> **Extracted records**:

——————————

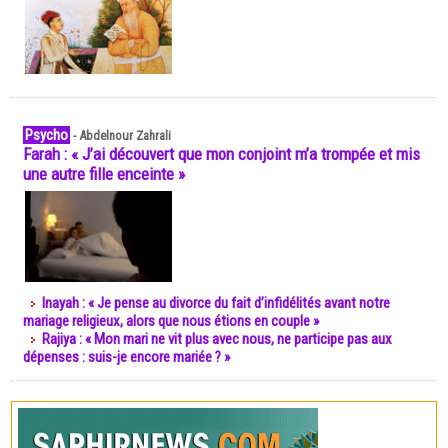
Psycho
-
Abdelnour Zahrali
Farah : « J’ai découvert que mon conjoint m’a trompée et mis
une autre fille enceinte »
Inayah : « Je pense au divorce du fait d’infidélités avant notre
mariage religieux, alors que nous étions en couple »
Rajiya : « Mon mari ne vit plus avec nous, ne participe pas aux
dépenses : suis-je encore mariée ? »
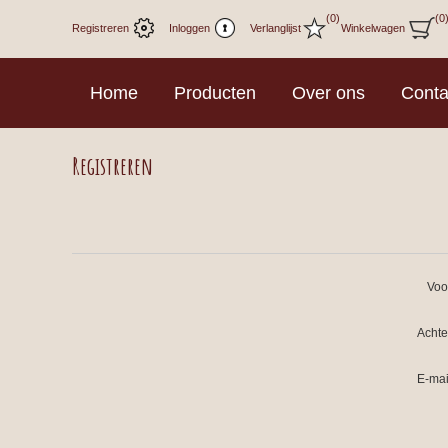
(0)
(0
Registreren
Inloggen
Verlanglijst
Winkelwagen
Home
Producten
Over ons
Conta
Registreren
Voo
Acht
E-mai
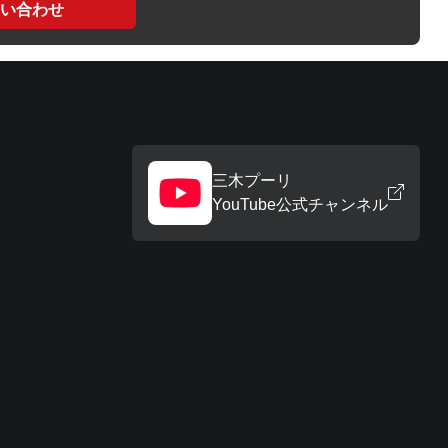
い合わせ
三木プーリ
YouTube公式チャンネル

——————————

> **Exercise details**: Please give only the number of lines above that contain the word "nous".

> **Finished task**: 2